Annual Lecture 2021
Change and Continuity in Contemporary Arabic Fiction
This online event was hosted by the British Library on Zoom
In this year's lecture, translator Jonathan Wright discussed the odd case of Arabic literature – written in a language that is no one's mother tongue, with a morphology that has hardly changed for more than a millennium
He drew on his own experience as a translator of contemporary Arabic fiction to examine and critique the assumptions that underpin a corpus of literature written in Modern Standard Arabic (MSA), a language that no living person speaks as their mother tongue. Among the very interesting points he raised were:
- . . . for most people culture is a thin veneer - fragile, malleable and susceptible to rapid evolution
- . . . what I want to talk about today – how attitudes towards language and literature vary from place to place and over time, and how easy it is to be lulled into a complacent sense that it's always been the way it is here and now.
- For me, translation is 20 percent about understanding the text, 80 percent about writing something in English that comes as close as possible to the Arabic.
- As many of you know, Arabness is primarily, maybe even solely, a linguistic category. Arabs are people who speak Arabic, no more and no less, regardless of where they live, the colour of their skin, their religion or their way of life
- I should point out that when I mention a text I'm not saying it’s a work of genius and superior to every other possible text I might have mentioned.
- Who do we translators serve anyway – the literary culture of the source text or the readers who buy the results of our labour? That's a question that keeps coming up
- The accusation of neo-Orientalism always lurks around the corner whatever we translators do, especially those of us who are white men.
- My approach has always been to imagine how the writer might have written their book if by chance they suddenly woke up bilingual in English. Isn't that the obvious approach?

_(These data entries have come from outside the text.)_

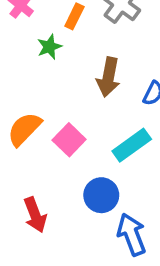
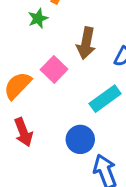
pink square: (69, 140) -> (54, 69), moved
red arrow: (35, 215) -> (23, 132), moved

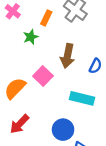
cyan rectangle: (105, 99) -> (82, 98), turned 50
red arrow: (23, 132) -> (19, 124), turned 65

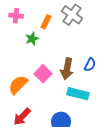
pink cross: (13, 11) -> (16, 16), turned -32
brown arrow: (67, 56) -> (67, 69), moved

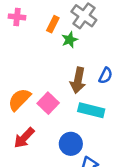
green star: (32, 39) -> (70, 40), moved
pink square: (43, 74) -> (48, 103), moved

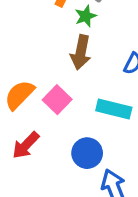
brown arrow: (78, 80) -> (81, 52), moved

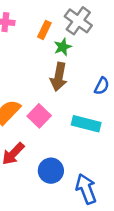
blue circle: (87, 153) -> (51, 171), moved

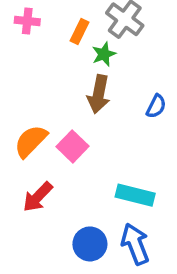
cyan rectangle: (86, 124) -> (135, 195), moved
blue circle: (51, 171) -> (90, 244), moved

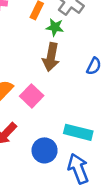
green star: (104, 54) -> (55, 27), turned 30
blue circle: (90, 244) -> (45, 150), moved

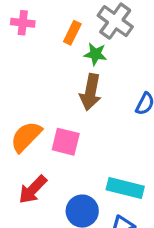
pink square: (32, 96) -> (66, 142), turned -30

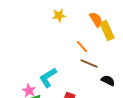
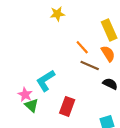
orange semicircle: (96, 20) -> (108, 54), moved

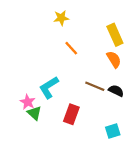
orange line: (82, 47) -> (71, 48), moved
brown line: (90, 65) -> (95, 86), moved

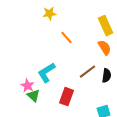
yellow star: (61, 18) -> (50, 13), moved
brown line: (95, 86) -> (88, 72), turned -60
black semicircle: (116, 91) -> (107, 76), turned 72

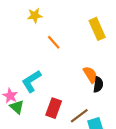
orange semicircle: (105, 48) -> (90, 75), moved
brown line: (88, 72) -> (79, 116), moved

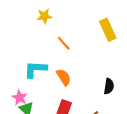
orange semicircle: (90, 75) -> (64, 77), moved
cyan L-shape: (31, 81) -> (35, 69), moved, turned 35

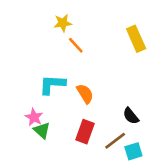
orange line: (64, 43) -> (76, 45), moved
black semicircle: (109, 86) -> (131, 116), moved, turned 133

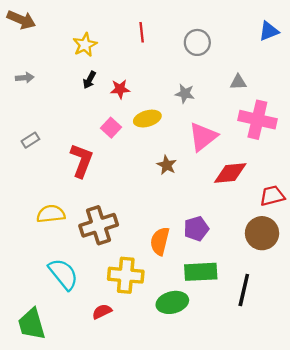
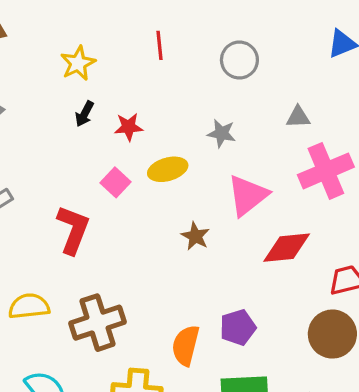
pink cross: (257, 120) -> (326, 171), turned -36

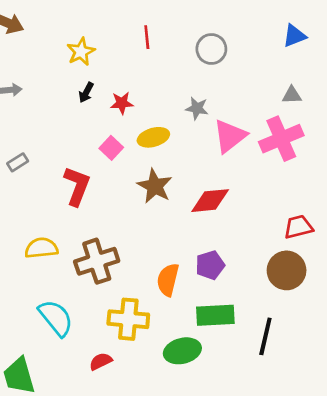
gray triangle: (298, 117) -> (292, 95), moved
pink triangle: (248, 195) -> (230, 136), moved
brown star: (195, 236) -> (155, 186), moved, size x1.5
red diamond: (287, 248) -> (210, 201), moved

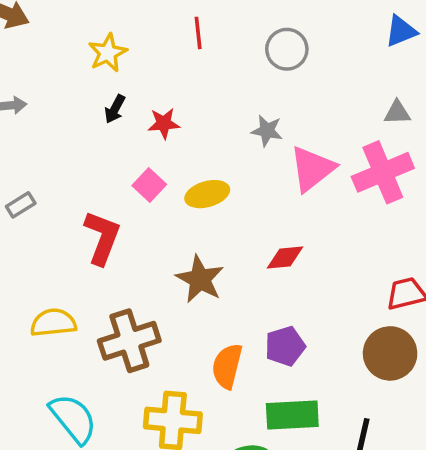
yellow ellipse: (153, 137) -> (207, 194), moved
brown star: (155, 186) -> (200, 279), moved
red diamond: (210, 201) -> (285, 257), size x0.7

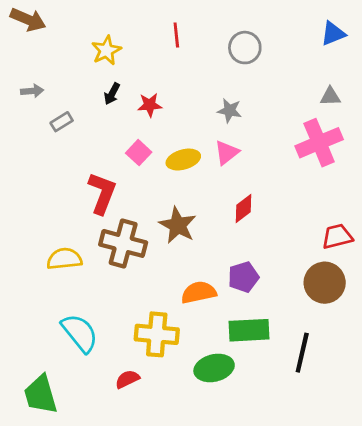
pink triangle: (312, 169) -> (227, 153), moved, size x0.7
gray rectangle: (21, 205) -> (62, 122), moved
red diamond: (285, 257) -> (243, 208), turned -32
brown cross: (129, 341) -> (123, 243), moved, turned 33
orange semicircle: (227, 366) -> (199, 292), turned 64

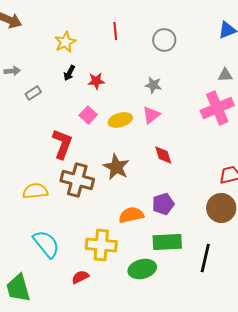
red diamond: (243, 208) -> (163, 155), turned -70

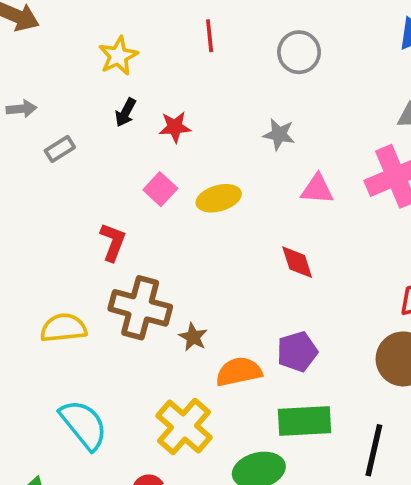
pink triangle: (151, 115) -> (317, 189), moved, turned 42
red L-shape: (62, 144) -> (113, 242), size x0.7
brown star: (116, 167) -> (193, 337), moved, size x0.6
yellow cross: (101, 245) -> (184, 426), turned 36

Jonathan Wright is an award-winning translator of contemporary Arabic fiction, whose most recent translations are The Book of Collateral Damage by Sinan Antoon (Yale University Press, 2020) and God 99 by Hassan Blasim (Comma Press, 2020). He won the 2014 Independent Foreign Fiction Prize for Hassan Blasim’s The Iraqi Christ – a "pacy, pugnacious translation"; the 2016 Saif Ghobash Banipal Prize for Saud Alsanousi’s The Bamboo Stalk – "a ‘page-turner' translation with a universal appeal". In the 2015 Prize he won commendation for his "sureness of stylistic touch" for Amjad Nasser’s Land of No Rain, and was joint winner of the 2013 Prize for Youssef Ziedan’s Azazeel – "deftly capturing the feeling of the original". His translation of Ahmed Saadawi’s Frankenstein in Baghdad was shortlisted for the Man Booker International Prize in 2018, and the short story collection Jokes for the Gunmen by Mazen Maarouf was longlisted for the 2019 Prize. His translations were also shortlisted for the Saif Ghobash Banipal Prize in 2018, 2019, and 2020.
Jonathan Wright studied Arabic, Turkish and Islamic History at St. John’s College, University of Oxford, and worked for many years as a journalist in the Arab world including in Tunisia, Oman, Lebanon and Egypt. He was a judge of the 2014 Saif Ghobash Banipal Prize. His translations also include works by Khaled el-Khamissi, Rasha al-Ameer, Fahd al-Atiq, Alaa el-Aswany, Ezzedine C. Fishere, Galal Amin and Bahaa Abdelmegid, also novels whose Arabic originals were shortlisted for International Prize for Arabic Fiction (IPAF)– Hamour Ziada’s The Longing of the Dervish (2015 IPAF) and Ibrahim Essa’s The Televangelist (2013 IPAF).